Except as otherwise provided in Section 4(b) or Section 14 hereof, at the time of the
Director’s separation from service, within the meaning of Section 409A of the Code and applicable
Treasury Regulations (the “Separation from Service”), the Director shall receive one share of
Common Stock for each vested Restricted Stock Unit awarded hereunder, free and clear of the
restrictions set forth in this Agreement, except for any restrictions necessary to comply with
federal and state securities laws. Certificates representing such shares shall be delivered to the
Director as promptly as practical following the Director’s becoming entitled to receive such
shares. Any Restricted Stock Units that are not vested as of the Director’s Separation from
Service shall automatically and immediately be forfeited on the date of the Director’s Separation
from Service.
(b) Hypothetical Nature of Restricted Stock Units. The Restricted Stock Units
awarded herein do not represent an equity security of the Company and do not carry any voting or
dividend rights, except the right to receive Dividend Equivalents in accordance with Section
4(c) hereof.
(c) Dividend Equivalents. Director shall receive Dividend Equivalents in the form of
additional Restricted Stock Units or fractional Restricted Stock Units each time a dividend or
other distribution is paid on the Company’s Common Stock. The number of Restricted Stock Units
awarded for a cash dividend or non-cash dividend other than a stock dividend shall be determined by
(i) multiplying the number of Restricted Stock Units held by the Director pursuant to this
Agreement as of the dividend payment date by the amount of the dividend per share of Common Stock
and (ii) dividing the product so determined by the Fair Market Value of the Common Stock on the
dividend payment date. The number of Restricted Stock Units awarded for a stock dividend shall be
determined by multiplying the number of Restricted Stock Units held by the Director pursuant to
this Agreement as of the dividend payment date by the number of additional shares of Common Stock
actually paid as a dividend per share of Common Stock. Any additional Restricted Stock Units
awarded pursuant to this Section 4(c) shall be awarded effective the day following the date the
dividend was paid, and shall have the same status, and shall be subject to the same terms and
conditions (including without limitation the vesting and forfeiture provisions), under this
Agreement as the Restricted Stock Units to which they relate, and shall be distributed on the same
payment date referred to in Section 4(a) herein as the Restricted Stock Units to which they relate.
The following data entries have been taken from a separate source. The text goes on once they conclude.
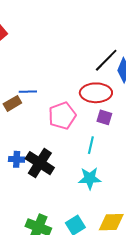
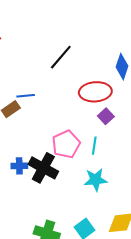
black line: (106, 60) -> (61, 57), moved
pink pentagon: (62, 116) -> (66, 144), moved
purple square: (104, 117) -> (106, 116), turned 35

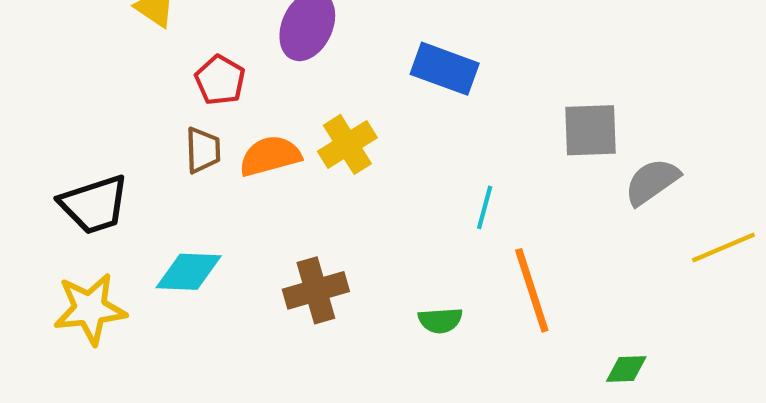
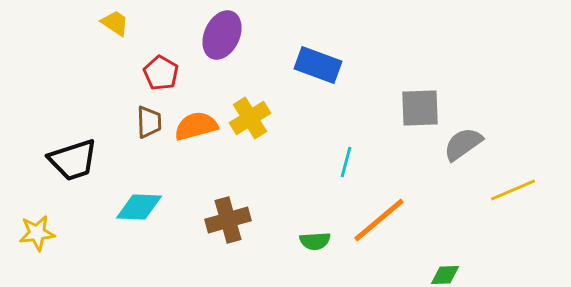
orange line: (532, 290) -> (379, 220), turned 68
yellow star: (90, 309) -> (37, 233), moved, size x0.7

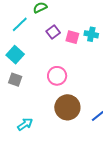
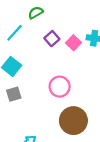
pink square: (72, 37) -> (73, 43), turned 32
gray square: (15, 80) -> (14, 94), turned -32

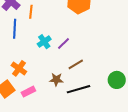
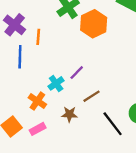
cyan cross: (44, 42) -> (56, 83), moved
orange cross: (19, 68) -> (37, 101), moved
black line: (79, 89) -> (113, 124), moved, turned 70

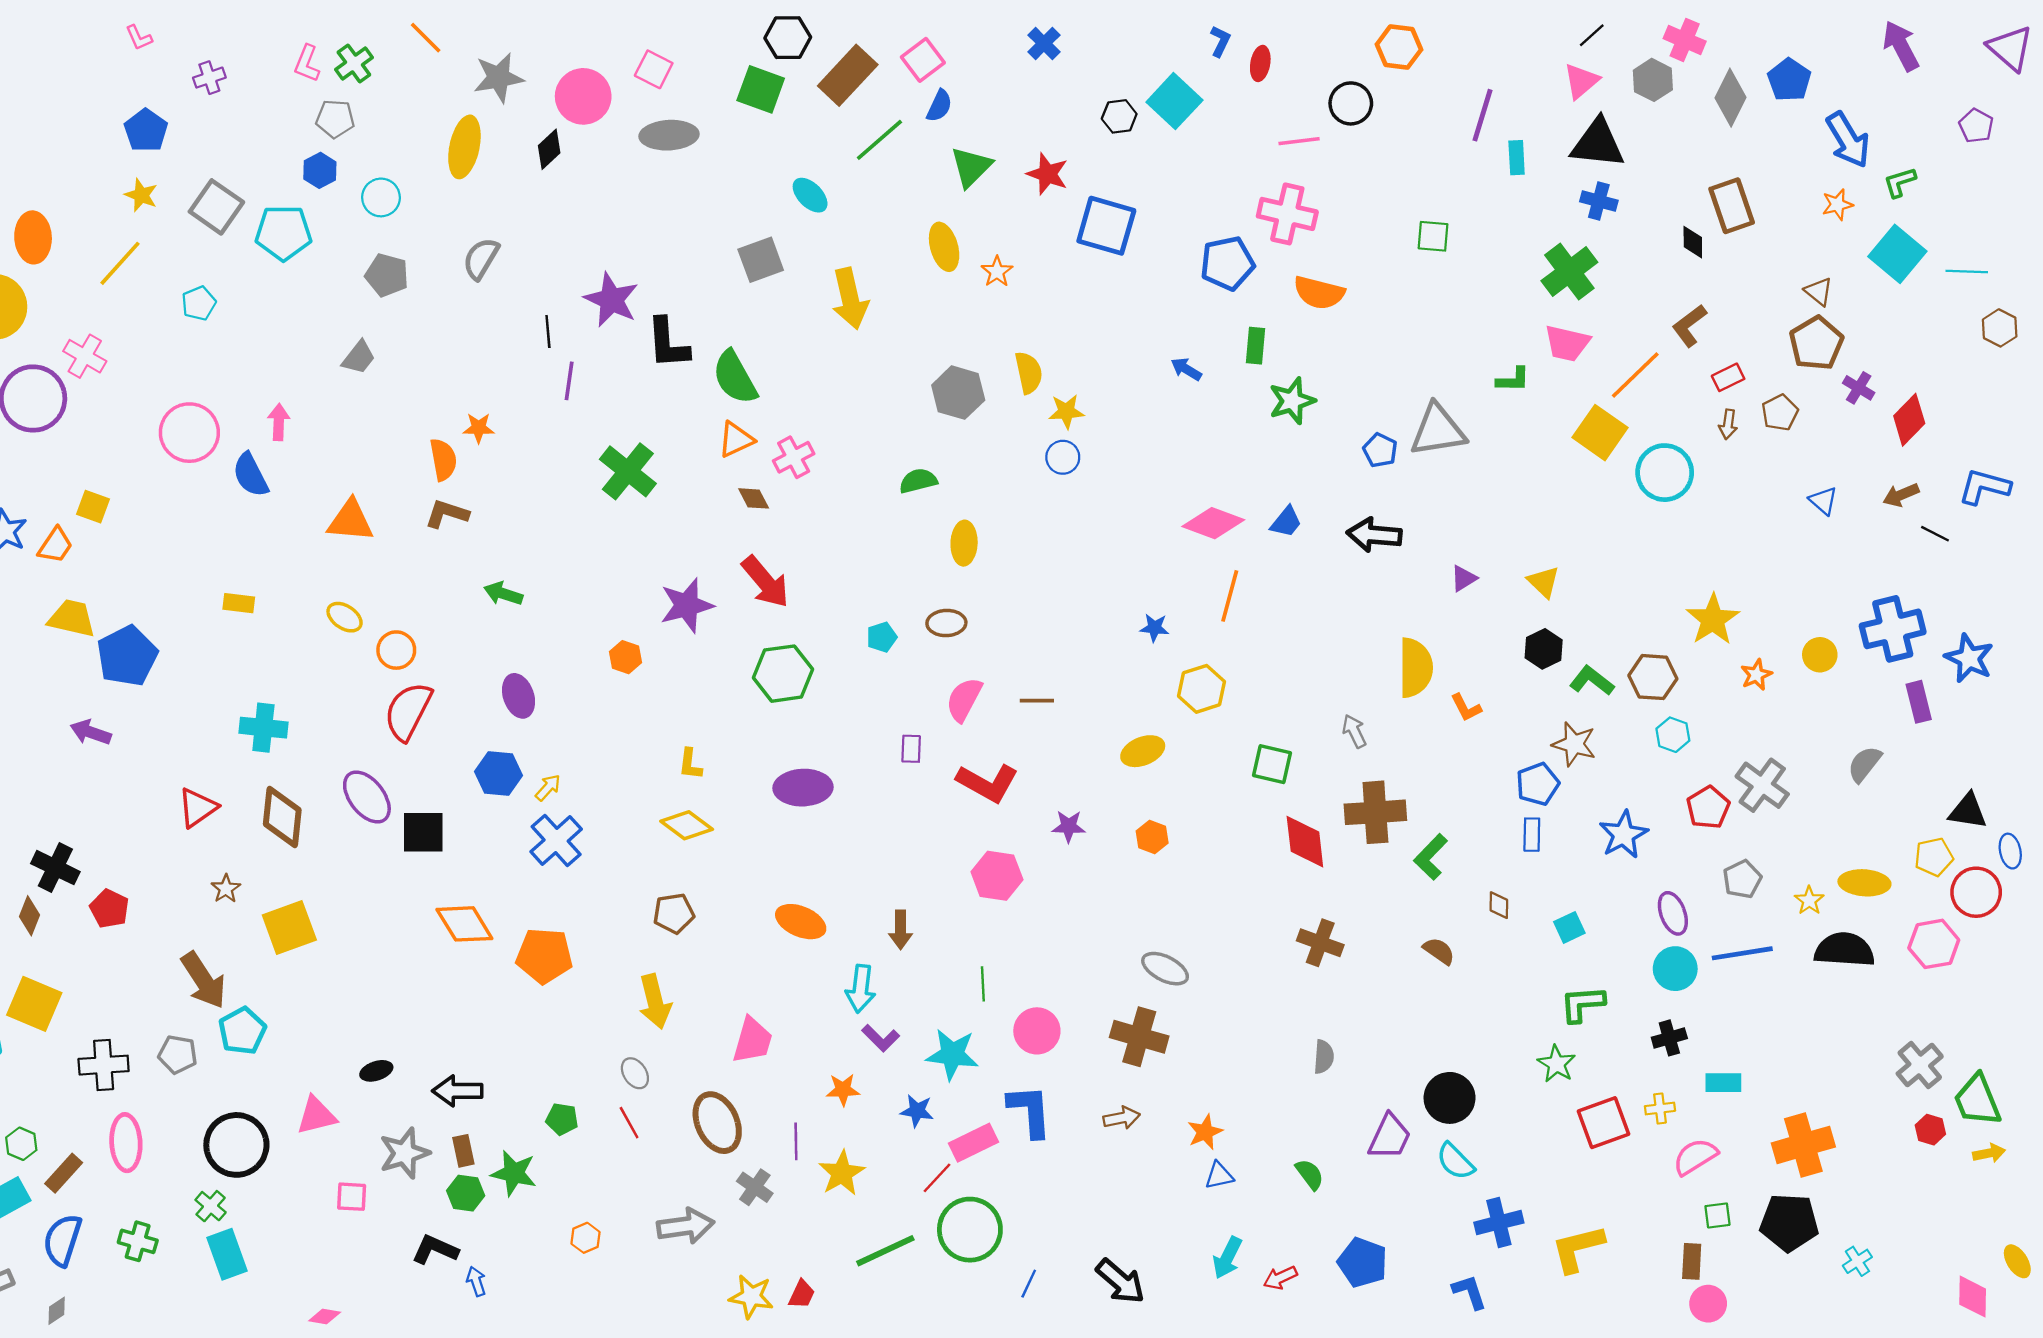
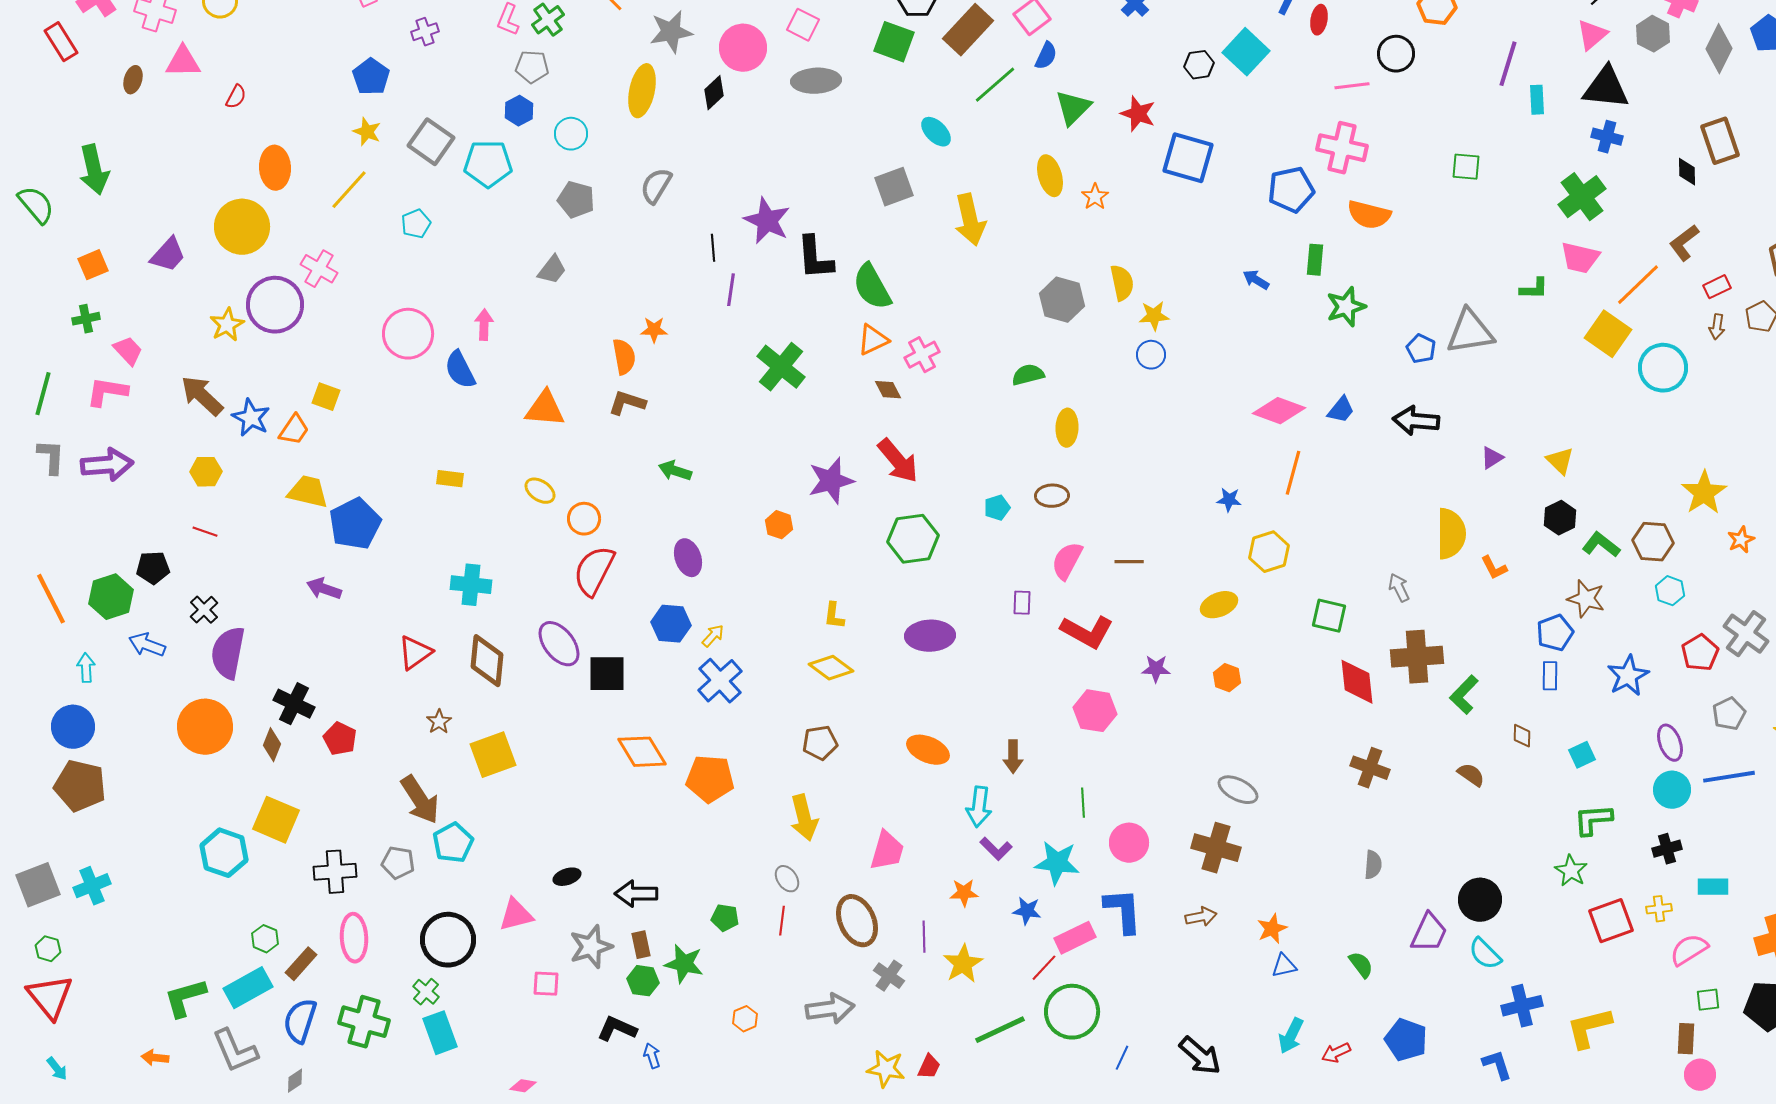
red line: (629, 1123) -> (782, 921), turned 36
green cross: (138, 1241) -> (364, 1022), size x1.5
(d) Unforeseeable Financial Emergency. If the Director experiences an
Unforeseeable Financial Emergency, the Director may petition the Committee to receive the
payment of shares of Common Stock for all or part of his Restricted Stock Units prior to
termination of his service on the Board. If the Committee, in its sole discretion, grants the
Director’s petition, then the Director shall only receive shares of Common Stock as necessary to
satisfy the Unforeseeable Financial Emergency to the extent deemed necessary by the Committee
(excluding the Director, if the Director is a member of the Committee).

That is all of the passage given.